By Cynthia Currie and Mary Hammon

Faces of Food Systems Planning: Vincenzo Ferriola

Name: Vincenzo Ferriola

Current Position: APA Food System’s Division’s Student Representative

Vincenzo Ferriola

Vincenzo Ferriola is a Master’s Student in City and Regional Planning at the University of Pennsylvania. Vincenzo has received their Bachelor’s degree in Civil and Environmental Engineering from Rowan University. Vincenzo is currently interning with Philadelphia Parks and Recreation to support Growing from the Root: Philadelphia’s Urban Agriculture Plan. Vincenzo has previously worked with Agatston Urban Nutrition Initiative to co-manage a Community Supported Agriculture (CSA) in West Philadelphia and curate workshops in agroecological growing practices for high school students. Vincenzo is committed to improving food sovereignty and increasing local food production with underserved populations.

What do you enjoy about your work? Being that this is my first position with a city agency and one of my first professional positions, I am finding that the work that I am doing can impact an entire population of around 1.5 million people. My previous positions have been at much smaller scales and I am now understanding the power dynamics between the government and the residents of Philadelphia.

Similarly, what do you find challenging about your work? This position has challenged me to think critically, keeping an open mind. For example, while I might advocate for a fruit tree to be planted in the public right of way (such as a sidewalk or traffic median), there are many people who don’t have the same desire. Instead of making decisions too quickly, which might retrace some of the problematic and racist planning practices of history, we should be intentional and deliberate, hearing and uplifting voices that need to be heard. That is what I envision a more successful planning process might look like.

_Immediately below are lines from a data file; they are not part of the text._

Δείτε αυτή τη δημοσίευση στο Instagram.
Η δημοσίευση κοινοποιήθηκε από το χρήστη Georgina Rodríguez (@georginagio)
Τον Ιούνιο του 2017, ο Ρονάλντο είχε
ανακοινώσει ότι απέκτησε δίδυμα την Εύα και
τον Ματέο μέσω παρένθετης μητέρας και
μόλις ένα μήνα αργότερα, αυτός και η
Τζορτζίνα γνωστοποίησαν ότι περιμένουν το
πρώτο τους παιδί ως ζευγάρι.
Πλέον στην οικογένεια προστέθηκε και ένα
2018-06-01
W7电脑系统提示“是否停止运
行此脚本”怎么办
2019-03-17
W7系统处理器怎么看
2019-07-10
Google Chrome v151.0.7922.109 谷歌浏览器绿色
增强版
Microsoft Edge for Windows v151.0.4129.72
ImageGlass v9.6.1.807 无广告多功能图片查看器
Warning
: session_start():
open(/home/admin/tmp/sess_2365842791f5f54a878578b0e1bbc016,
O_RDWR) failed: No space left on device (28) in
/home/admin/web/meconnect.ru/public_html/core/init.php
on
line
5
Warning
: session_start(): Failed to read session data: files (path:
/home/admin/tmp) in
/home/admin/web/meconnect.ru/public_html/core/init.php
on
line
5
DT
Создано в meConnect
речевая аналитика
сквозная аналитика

What areas of the food system do you focus on in your work, and where does that fit in with the rest of the work that you do? I am quite new to the food systems planning world, although agriculture has been a part of my upbringing and continues to motivate me. The Master’s program requires students to choose a concentration that best fits one’s professional goals. I resonated the most with the community economic development concentration as my personal and professional motivations are grounded in community visualized and realized processes.

Do you consider yourself a food systems planner? Why or why not? While I am still new to this profession, I am constantly learning and unlearning, growing and pruning old branches. I do consider myself a budding food systems planner. Food is something we all need. Fresh, locally grown, culturally significant food is something we need even more. I’d like to be able to provide (at least some of) the resources to make this possible for the many communities that make up Philadelphia. This requires a holistic approach to understand and appreciate not only a place, but also the people and the unique cultures that make it so enriching.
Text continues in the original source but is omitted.